The Least Common Denominator, or LCD, is crucial when performing operations like addition and subtraction on fractions. It ensures that we're working with equivalent pieces across all fractions involved. The LCD for two or more fractions is the smallest number that is a multiple of each of their denominators.

In our example, we have two denominators: 7 and 13. Both of these are prime numbers, meaning they don't have any divisors other than 1 and themselves. Therefore, the simplest way to find the least common denominator is by multiplying the denominators together. So, the LCD is \[ 7 \times 13 = 91 \]
Remember:

• The LCD is essential for combining fractions accurately.
• When dealing with prime denominators, multiplying them gives the LCD.

Working with the LCD lets us transform each fraction into an equivalent form that can be easily subtracted or added.

Subtracting fractions becomes straightforward once they share a common denominator. The process is quite simple as you only need to subtract the numerators while the denominator remains unchanged. This is due to the concept of equivalent parts that the LCD creates for us.

Let's walk through the exercise:

• First, find the equivalent form of each fraction using the LCD. Here, we transform \( \frac{5}{7} \) and \( \frac{1}{13} \) to \( \frac{65}{91} \) and \( \frac{7}{91} \), respectively.
• Now, subtract the numerators: \[ 65 - 7 = 58 \]
• Keep the denominator the same: \[ \frac{58}{91} \]

The final fraction, \( \frac{58}{91} \), is the result of the subtraction of these equivalent fractions. This approach guarantees the result is accurate and simplifies the potentially confusing operation.

Equivalent fractions are different fractions that represent the same value. They play a pivotal role in operations like addition or subtraction by aligning denominators. Finding equivalent fractions means transforming a given fraction so it fits the common denominator (in this case, the LCD).

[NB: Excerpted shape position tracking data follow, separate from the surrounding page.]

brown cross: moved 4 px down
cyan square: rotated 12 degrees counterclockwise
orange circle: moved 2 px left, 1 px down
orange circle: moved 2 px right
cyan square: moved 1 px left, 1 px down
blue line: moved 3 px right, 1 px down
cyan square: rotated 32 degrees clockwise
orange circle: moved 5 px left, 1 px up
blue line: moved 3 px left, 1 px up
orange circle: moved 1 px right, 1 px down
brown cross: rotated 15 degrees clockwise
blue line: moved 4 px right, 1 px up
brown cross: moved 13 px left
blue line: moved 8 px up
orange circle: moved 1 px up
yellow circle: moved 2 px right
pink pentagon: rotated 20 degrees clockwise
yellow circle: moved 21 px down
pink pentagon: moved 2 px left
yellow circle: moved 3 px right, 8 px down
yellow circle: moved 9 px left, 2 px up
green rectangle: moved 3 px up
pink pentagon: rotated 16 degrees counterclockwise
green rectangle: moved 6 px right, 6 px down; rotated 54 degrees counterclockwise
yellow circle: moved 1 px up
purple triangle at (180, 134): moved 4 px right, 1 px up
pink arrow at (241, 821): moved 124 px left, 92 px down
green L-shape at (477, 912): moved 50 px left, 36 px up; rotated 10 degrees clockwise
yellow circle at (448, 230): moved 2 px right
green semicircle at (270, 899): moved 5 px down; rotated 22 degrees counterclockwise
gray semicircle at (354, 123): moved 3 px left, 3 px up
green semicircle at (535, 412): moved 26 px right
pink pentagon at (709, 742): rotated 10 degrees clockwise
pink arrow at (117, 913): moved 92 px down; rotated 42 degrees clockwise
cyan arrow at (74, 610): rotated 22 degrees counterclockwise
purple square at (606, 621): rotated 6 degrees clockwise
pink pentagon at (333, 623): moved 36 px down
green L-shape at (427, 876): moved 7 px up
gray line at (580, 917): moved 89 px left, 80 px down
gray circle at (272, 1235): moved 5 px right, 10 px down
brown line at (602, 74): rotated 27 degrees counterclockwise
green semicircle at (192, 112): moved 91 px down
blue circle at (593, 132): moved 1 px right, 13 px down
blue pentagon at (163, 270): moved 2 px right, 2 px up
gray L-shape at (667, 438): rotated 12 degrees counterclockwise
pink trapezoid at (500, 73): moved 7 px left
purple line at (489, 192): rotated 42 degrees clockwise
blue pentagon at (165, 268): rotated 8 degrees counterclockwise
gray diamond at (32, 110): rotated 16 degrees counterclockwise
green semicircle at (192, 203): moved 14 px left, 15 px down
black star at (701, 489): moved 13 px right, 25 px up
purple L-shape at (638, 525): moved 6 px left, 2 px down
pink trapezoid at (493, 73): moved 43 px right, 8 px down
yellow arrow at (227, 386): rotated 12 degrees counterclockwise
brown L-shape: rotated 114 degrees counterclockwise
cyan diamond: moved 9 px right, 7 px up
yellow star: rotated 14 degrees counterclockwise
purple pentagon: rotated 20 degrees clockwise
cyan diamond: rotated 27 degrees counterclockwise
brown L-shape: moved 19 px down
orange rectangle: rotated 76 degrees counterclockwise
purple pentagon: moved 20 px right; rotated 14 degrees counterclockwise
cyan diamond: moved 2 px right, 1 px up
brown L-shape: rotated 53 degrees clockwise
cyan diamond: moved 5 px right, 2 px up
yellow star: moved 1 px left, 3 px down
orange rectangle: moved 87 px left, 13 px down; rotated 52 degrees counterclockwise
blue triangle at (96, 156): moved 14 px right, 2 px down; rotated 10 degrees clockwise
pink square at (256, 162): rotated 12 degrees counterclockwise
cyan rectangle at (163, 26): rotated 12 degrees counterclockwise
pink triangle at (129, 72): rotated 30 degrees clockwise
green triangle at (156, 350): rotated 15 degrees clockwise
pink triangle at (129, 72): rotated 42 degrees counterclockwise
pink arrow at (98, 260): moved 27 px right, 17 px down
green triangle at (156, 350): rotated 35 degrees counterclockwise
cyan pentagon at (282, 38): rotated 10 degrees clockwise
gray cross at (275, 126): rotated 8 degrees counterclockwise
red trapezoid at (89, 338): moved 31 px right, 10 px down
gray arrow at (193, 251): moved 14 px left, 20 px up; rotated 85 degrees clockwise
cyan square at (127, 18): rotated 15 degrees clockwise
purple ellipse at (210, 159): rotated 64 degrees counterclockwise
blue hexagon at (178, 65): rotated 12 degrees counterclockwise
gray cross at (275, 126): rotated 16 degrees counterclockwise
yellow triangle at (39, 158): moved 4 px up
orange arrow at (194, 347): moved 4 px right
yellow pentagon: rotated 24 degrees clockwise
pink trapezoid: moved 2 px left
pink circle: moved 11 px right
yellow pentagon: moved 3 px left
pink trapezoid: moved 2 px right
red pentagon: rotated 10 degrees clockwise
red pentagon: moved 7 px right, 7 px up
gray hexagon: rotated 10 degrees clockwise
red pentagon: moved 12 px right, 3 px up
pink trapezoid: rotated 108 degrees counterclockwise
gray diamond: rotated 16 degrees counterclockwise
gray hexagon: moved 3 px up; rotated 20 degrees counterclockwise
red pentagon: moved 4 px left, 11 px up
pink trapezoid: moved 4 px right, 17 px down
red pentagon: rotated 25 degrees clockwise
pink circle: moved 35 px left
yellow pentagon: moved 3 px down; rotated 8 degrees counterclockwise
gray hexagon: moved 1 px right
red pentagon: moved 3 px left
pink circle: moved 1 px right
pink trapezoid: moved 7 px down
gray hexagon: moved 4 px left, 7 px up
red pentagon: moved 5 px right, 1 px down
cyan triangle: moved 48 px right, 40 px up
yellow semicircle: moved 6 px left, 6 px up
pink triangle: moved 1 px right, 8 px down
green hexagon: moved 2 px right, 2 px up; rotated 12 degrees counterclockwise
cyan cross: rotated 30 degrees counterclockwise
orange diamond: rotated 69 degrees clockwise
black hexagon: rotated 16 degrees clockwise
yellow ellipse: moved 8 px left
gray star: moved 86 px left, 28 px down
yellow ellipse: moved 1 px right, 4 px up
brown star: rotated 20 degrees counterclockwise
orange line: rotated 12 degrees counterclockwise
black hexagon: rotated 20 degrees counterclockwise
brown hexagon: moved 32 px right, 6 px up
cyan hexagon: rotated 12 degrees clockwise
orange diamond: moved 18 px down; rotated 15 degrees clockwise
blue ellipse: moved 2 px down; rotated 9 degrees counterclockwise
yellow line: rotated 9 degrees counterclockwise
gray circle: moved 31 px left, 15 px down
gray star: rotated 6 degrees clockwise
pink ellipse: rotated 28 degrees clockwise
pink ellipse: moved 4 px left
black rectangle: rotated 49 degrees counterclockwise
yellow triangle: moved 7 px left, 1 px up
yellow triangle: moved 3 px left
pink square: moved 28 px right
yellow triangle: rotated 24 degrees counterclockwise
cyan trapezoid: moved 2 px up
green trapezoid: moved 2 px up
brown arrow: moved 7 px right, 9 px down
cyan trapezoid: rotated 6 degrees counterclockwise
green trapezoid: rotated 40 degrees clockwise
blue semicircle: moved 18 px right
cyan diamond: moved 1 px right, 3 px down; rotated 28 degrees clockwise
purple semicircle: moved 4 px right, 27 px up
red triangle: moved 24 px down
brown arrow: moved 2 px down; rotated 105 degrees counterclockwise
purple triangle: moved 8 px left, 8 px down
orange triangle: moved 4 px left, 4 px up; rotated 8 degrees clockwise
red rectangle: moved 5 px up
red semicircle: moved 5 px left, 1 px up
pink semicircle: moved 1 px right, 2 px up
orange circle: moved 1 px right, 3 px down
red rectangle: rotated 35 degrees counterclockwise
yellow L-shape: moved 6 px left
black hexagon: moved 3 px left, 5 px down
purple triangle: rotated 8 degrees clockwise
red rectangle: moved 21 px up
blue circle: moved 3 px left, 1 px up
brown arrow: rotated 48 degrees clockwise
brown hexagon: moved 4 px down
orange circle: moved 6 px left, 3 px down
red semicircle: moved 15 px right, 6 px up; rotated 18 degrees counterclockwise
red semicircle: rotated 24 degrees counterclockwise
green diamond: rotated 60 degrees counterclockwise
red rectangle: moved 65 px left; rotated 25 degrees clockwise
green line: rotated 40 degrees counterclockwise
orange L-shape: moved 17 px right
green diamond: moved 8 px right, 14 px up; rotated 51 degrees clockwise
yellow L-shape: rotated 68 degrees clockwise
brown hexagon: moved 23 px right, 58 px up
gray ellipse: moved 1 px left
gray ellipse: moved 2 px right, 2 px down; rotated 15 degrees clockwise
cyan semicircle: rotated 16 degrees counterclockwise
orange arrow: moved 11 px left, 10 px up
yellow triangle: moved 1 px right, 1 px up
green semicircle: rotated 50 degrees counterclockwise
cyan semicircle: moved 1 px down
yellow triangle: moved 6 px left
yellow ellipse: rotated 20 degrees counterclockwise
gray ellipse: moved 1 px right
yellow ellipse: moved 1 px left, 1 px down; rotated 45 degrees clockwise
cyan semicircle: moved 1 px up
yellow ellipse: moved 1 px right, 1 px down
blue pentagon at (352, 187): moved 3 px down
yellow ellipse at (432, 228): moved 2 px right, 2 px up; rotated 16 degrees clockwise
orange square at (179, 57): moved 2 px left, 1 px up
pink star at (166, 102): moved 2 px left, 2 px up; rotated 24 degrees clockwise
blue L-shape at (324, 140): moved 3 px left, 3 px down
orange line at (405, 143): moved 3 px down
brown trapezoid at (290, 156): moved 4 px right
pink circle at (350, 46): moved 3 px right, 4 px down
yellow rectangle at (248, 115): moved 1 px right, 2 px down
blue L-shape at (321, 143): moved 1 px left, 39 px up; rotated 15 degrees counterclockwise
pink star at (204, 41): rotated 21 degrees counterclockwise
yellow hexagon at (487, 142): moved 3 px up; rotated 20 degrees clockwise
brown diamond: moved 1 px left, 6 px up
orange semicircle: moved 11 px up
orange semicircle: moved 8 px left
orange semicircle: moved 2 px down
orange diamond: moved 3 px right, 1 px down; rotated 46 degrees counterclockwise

For our exercise, we create equivalent fractions as follows:

• For \( \frac{5}{7} \), align it with the denominator 91: \[ \frac{5}{7} = \frac{5 \times 13}{7 \times 13} = \frac{65}{91} \]
• For \( \frac{1}{13} \), do likewise: \[ \frac{1}{13} = \frac{1 \times 7}{13 \times 7} = \frac{7}{91} \]

It's important to understand:

• Equivalent fractions allow for the subtraction of fractions since they standardize the size of the pieces involved.
• Transforming fractions while maintaining their value is key to solving fraction-related problems accurately.

Once you practice creating equivalent fractions, it becomes second nature, boosting your confidence in fraction operations.